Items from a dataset
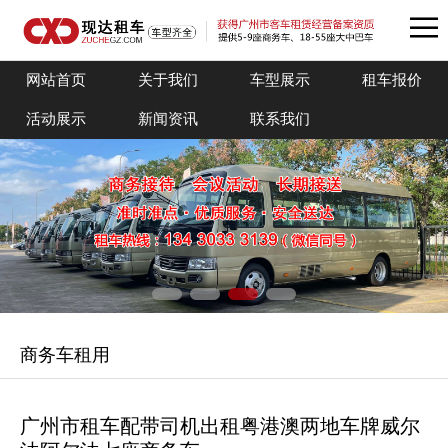
网站首页
关于我们
车型展示
租车报价
活动展示
新闻资讯
联系我们
商务车租用
广州市租车配带司机出租粤港澳两地车牌威尔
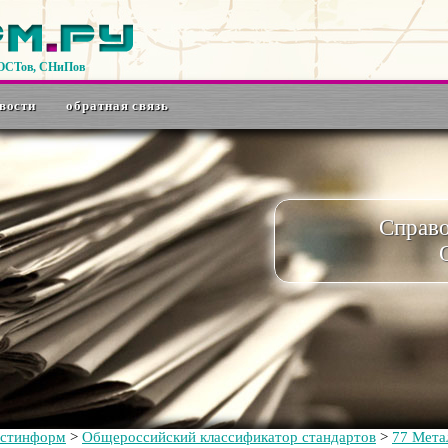
ГОСТов, СНиПов
вости
обратная связь
Справ
остинформ
>
Общероссийский классификатор стандартов
>
77 Мет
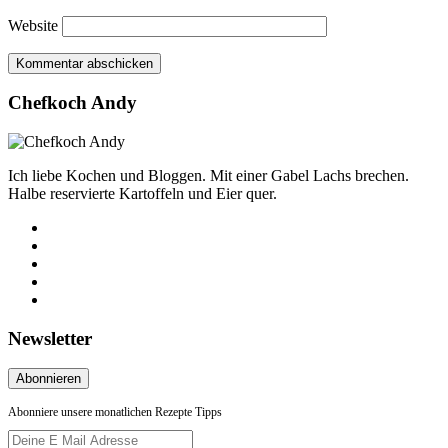
Website
Chefkoch Andy
Ich liebe Kochen und Bloggen. Mit einer Gabel Lachs brechen.
Halbe reservierte Kartoffeln und Eier quer.
Newsletter
Abonniere unsere monatlichen Rezepte Tipps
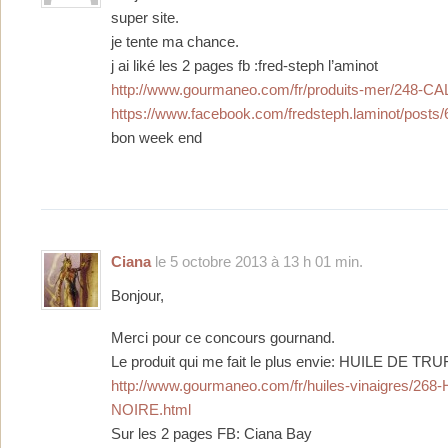
super site.
je tente ma chance.
j ai liké les 2 pages fb :fred-steph l’aminot
http://www.gourmaneo.com/fr/produits-mer/248-C
https://www.facebook.com/fredsteph.laminot/post
bon week end
Ciana
le 5 octobre 2013 à 13 h 01 min.
Bonjour,
Merci pour ce concours gournand.
Le produit qui me fait le plus envie: HUILE DE T
http://www.gourmaneo.com/fr/huiles-vinaigres/26
NOIRE.html
Sur les 2 pages FB: Ciana Bay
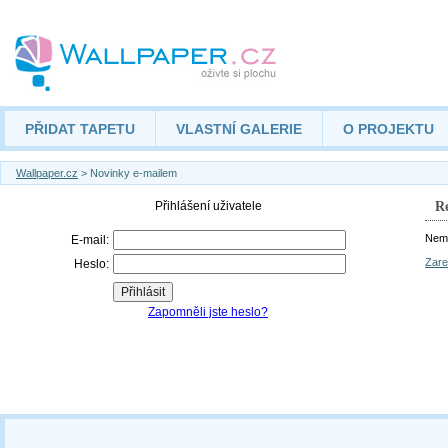
PŘIDAT TAPETU
VLASTNÍ GALERIE
O PROJEKTU
Wallpaper.cz
> Novinky e-mailem
Re
Nemá
Zare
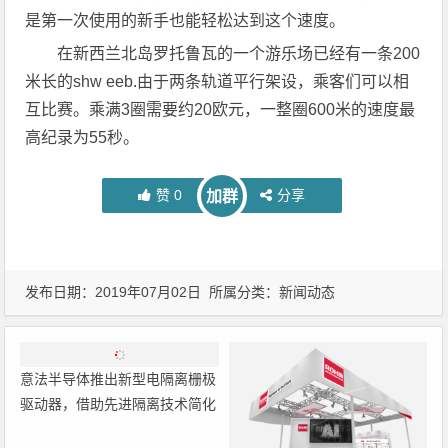
是第一次使用的新手也能轻松达到这个速度。
在新西兰北岛罗托鲁瓦的一个游乐场已经有一条200
米长的shw eeb.由于两条轨道平行架设，乘客们可以相
互比赛。乘满3圈需要约20欧元，一整圈600米的速度最
高纪录为55秒。
赞
0
分享
加群
发布日期：2019年07月02日 所属分类：
新闻动态
意法半导体推出新型电隔离栅极
驱动器，借助先进隔离技术简化
电源设计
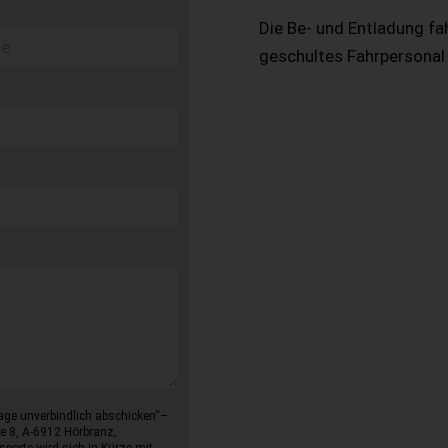
Die Be- und Entladung fa
geschultes Fahrpersonal
age unverbindlich abschicken“–
e 8, A-6912 Hörbranz,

- _Problem to work on_:
Please print the entries exactly as they stand. Images are not part of the copy.

- _Answer_:
网站首页
关于我们
车型展示
租车报价
活动展示
新闻资讯
联系我们
商务车租用
广州市租车配带司机出租粤港澳两地车牌威尔
ГОСТов, СНиПов
вости
обратная связь
Справ
остинформ
>
Общероссийский классификатор стандартов
>
77 Мет
Website
Chefkoch Andy
Ich liebe Kochen und Bloggen. Mit einer Gabel Lachs brechen.
Halbe reservierte Kartoffeln und Eier quer.
Newsletter
Abonniere unsere monatlichen Rezepte Tipps
super site.
je tente ma chance.
j ai liké les 2 pages fb :fred-steph l’aminot
http://www.gourmaneo.com/fr/produits-mer/248-C
https://www.facebook.com/fredsteph.laminot/post
bon week end
Ciana
le 5 octobre 2013 à 13 h 01 min.
Bonjour,
Merci pour ce concours gournand.
Le produit qui me fait le plus envie: HUILE DE T
http://www.gourmaneo.com/fr/huiles-vinaigres/26
NOIRE.html
Sur les 2 pages FB: Ciana Bay
PŘIDAT TAPETU
VLASTNÍ GALERIE
O PROJEKTU
Wallpaper.cz
> Novinky e-mailem
Re
Nemá
Zare
是第一次使用的新手也能轻松达到这个速度。
在新西兰北岛罗托鲁瓦的一个游乐场已经有一条200
米长的shw eeb.由于两条轨道平行架设，乘客们可以相
互比赛。乘满3圈需要约20欧元，一整圈600米的速度最
高纪录为55秒。
赞
0
分享
加群
发布日期：2019年07月02日 所属分类：
新闻动态
意法半导体推出新型电隔离栅极
驱动器，借助先进隔离技术简化
电源设计
Die Be- und Entladung fa
geschultes Fahrpersonal
age unverbindlich abschicken“–
e 8, A-6912 Hörbranz,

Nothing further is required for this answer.